BIRTH AS DEATH
Imagine if you could talk to a baby in the womb and explain its unity with the mother. How this cord of belonging gives it life. If you could then tell the baby that this was about to end. It was going to be expelled from the womb, pushed through a very narrow passage finally to be dropped out into vacant, open light. The cord that held it to this mother-womb was going to be cut, and it was going to be on its own forever more. If the baby could talk back, it would fear that it was going to die. For the baby within the womb, being born would seem like death. Our difficulty with these great questions is that we are only able to see them from one side. In other words, we can only see death from one side. Many have had the experience, but nobody has come back to tell us about it. Those who have died stay away; they do not return. Therefore, we cannot actually see the other half of the circle that death opens. Wittgenstein summed it up very nicely when he said, “Death is not an experience in one’s life.” It cannot be an experience because it is the end of the life in which and through which all experience came to you.

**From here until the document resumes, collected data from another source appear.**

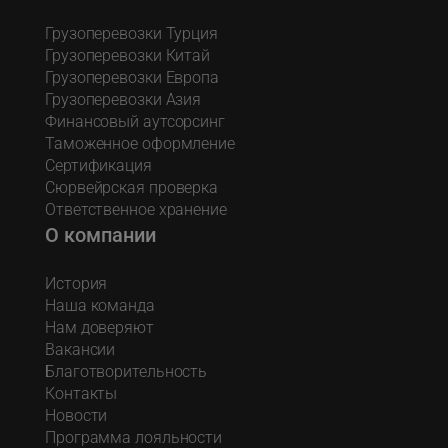
Грузоперевозки Турция
Грузоперевозки Китай
Грузоперевозки Европа
Грузоперевозки Азия
Финансовый аутсорсинг
Таможенное оформление
Сертификация
Сюрвейрская проверка
Ответственное хранение
О компании
История
Наша команда
Нам доверяют
Вакансии
Благотворительность
Контакты
Новости
Программа лояльности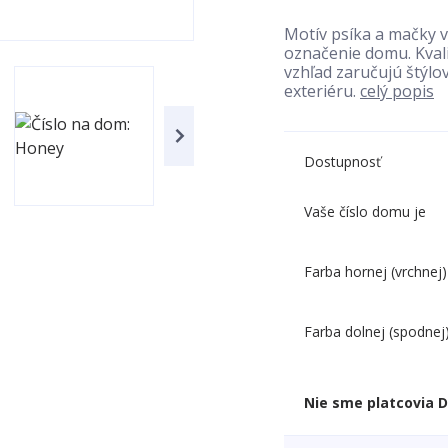
Motív psíka a mačky v
označenie domu. Kvali
vzhľad zaručujú štýlo
exteriéru.
celý popis
Dostupnosť
Vaše číslo domu je
Farba hornej (vrchnej)
Farba dolnej (spodnej
Nie sme platcovia 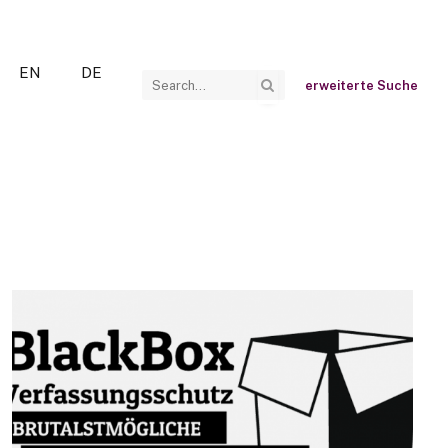
EN
DE
erweiterte Suche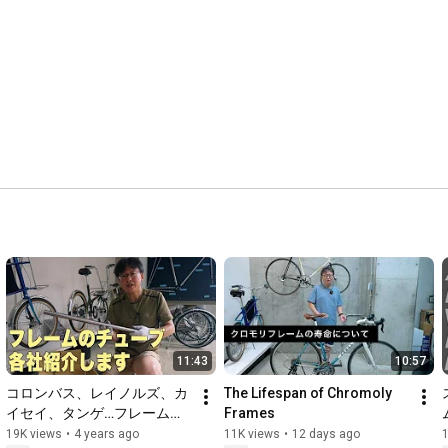
11:43
10:57
コロンバス、レイノルズ、カ
The Lifespan of Chromoly 
イセイ、タンゲ…フレームに
Frames
使うチューブを各社紹介しま
19K views
•
4 years ago
11K views
•
12 days ago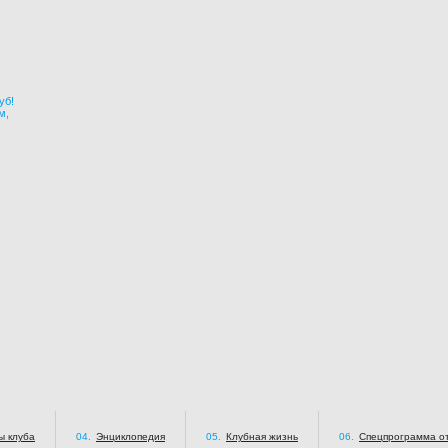
уб!
м,
ы клуба
04.
Энциклопедия
05.
Клубная жизнь
06.
Спецпрограмма от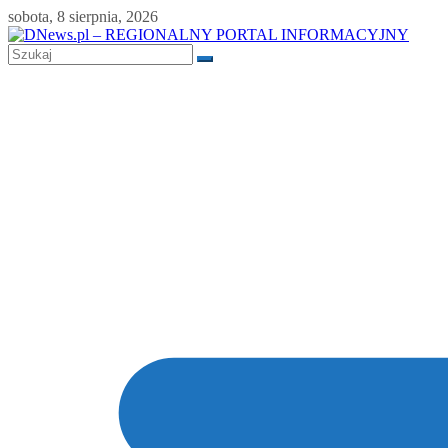
Skip
sobota, 8 sierpnia, 2026
to
content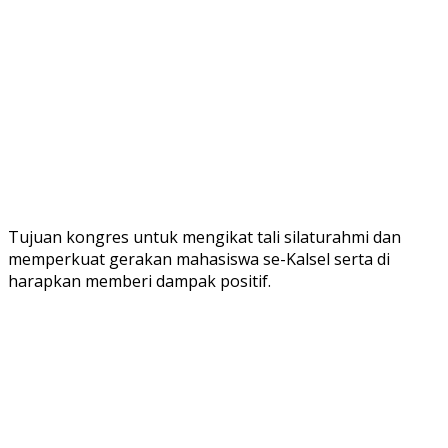
Tujuan kongres untuk mengikat tali silaturahmi dan
memperkuat gerakan mahasiswa se-Kalsel serta di
harapkan memberi dampak positif.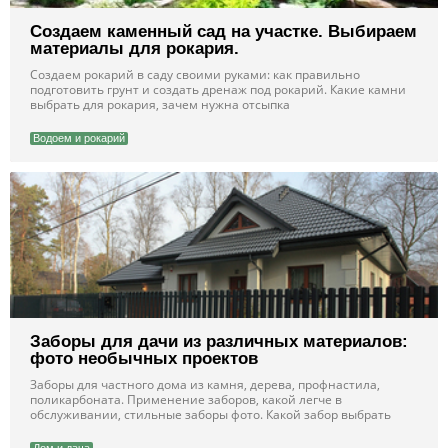
Создаем каменный сад на участке. Выбираем
материалы для рокария.
Создаем рокарий в саду своими руками: как правильно
подготовить грунт и создать дренаж под рокарий. Какие камни
выбрать для рокария, зачем нужна отсыпка
Водоем и рокарий
Заборы для дачи из различных материалов:
фото необычных проектов
Заборы для частного дома из камня, дерева, профнастила,
поликарбоната. Применение заборов, какой легче в
обслуживании, стильные заборы фото. Какой забор выбрать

I like to imagine that death is about rebirth. The soul is now free in a new world where there is no more separation or shadow or tears. A friend of mine lost a son who was twenty-six years of age. I was at the funeral. Her other children were all there as the coffin was lowered into the grave. A terrible wail of sadness rose up from the brothers and sisters. She put her arms around them and said, “Nà bigí ag caoineadh, níl tada dhó thios ansin ach amháin an clúdach a bhí air”—that is, “Let ye not be crying because there is nothing of him down there, only the covering that was on him in this life.” It is a lovely thought, a recognition that the body was merely covering and the soul is now freed for the eternal.